A ameaça se intensifica com o envolvimento do componente trojan1_arm64, que potencializa o ataque ao recuperar mais dois payloads da infraestrutura C2. Esses payloads são criados especificamente para coletar informações confidenciais. Seus principais alvos são credenciais de login armazenadas em navegadores amplamente utilizados – Arc, Brave, Chrome, Edge e Firefox –, bem como dados de usuários do aplicativo de mensagens Telegram.

Mecanismos de Persistência

Além de seus componentes primários, o malware também implanta executáveis baseados em Nim que ativam um módulo conhecido como CoreKitAgent. Este módulo desempenha um papel fundamental na garantia da resiliência do malware, monitorando quaisquer tentativas de interromper sua operação. Para manter sua presença, ele instala manipuladores de sinal personalizados para SIGINT e SIGTERM, permitindo que ele seja reiniciado automaticamente caso um usuário ou ferramenta de segurança tente desativá-lo. Esse mecanismo integrado fortalece significativamente a persistência do malware.

Os invasores também fazem uso extensivo do AppleScript, utilizando-o não apenas durante a fase inicial da infecção, mas também durante toda a operação do malware para monitoramento e controle contínuos. Por meio desse recurso de script, o malware envia beacons periódicos a cada 30 segundos para servidores C2 codificados, extrai detalhes sobre processos em execução e executa novos comandos emitidos pelo agente remoto da ameaça.
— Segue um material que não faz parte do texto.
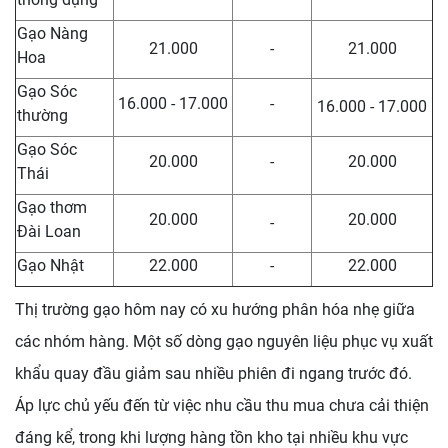
Gạo Nàng
21.000
-
21.000
Hoa
Gạo Sóc
16.000 - 17.000
-
16.000 - 17.000
thường
Gạo Sóc
20.000
-
20.000
Thái
Gạo thơm
20.000
20.000
-
Đài Loan
Gạo Nhật
22.000
-
22.000
Thị trường gạo hôm nay có xu hướng phân hóa nhẹ giữa
các nhóm hàng. Một số dòng gạo nguyên liệu phục vụ xuất
khẩu quay đầu giảm sau nhiều phiên đi ngang trước đó.
Áp lực chủ yếu đến từ việc nhu cầu thu mua chưa cải thiện
đáng kể, trong khi lượng hàng tồn kho tại nhiều khu vực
Por que o Nim torna o malware mais perigoso

O uso da linguagem de programação Nim oferece vantagens notáveis aos invasores. A capacidade do Nim de executar funções em tempo de compilação permite:

  • Incorpore lógica complexa que é difícil de detectar
  • Ofuscar o fluxo de controle dentro de binários
  • Misture o código do desenvolvedor e o código de tempo de execução, tornando a análise significativamente mais difícil

Isso leva a binários compactos e de alto desempenho, com visibilidade reduzida para mecanismos tradicionais de detecção de malware.

O NimDoor é um lembrete claro de que o macOS não é mais imune a ameaças persistentes avançadas. Com agentes norte-coreanos agora mirando essa plataforma usando técnicas em evolução e linguagens de programação menos conhecidas, manter-se informado e vigilante é mais crucial do que nunca.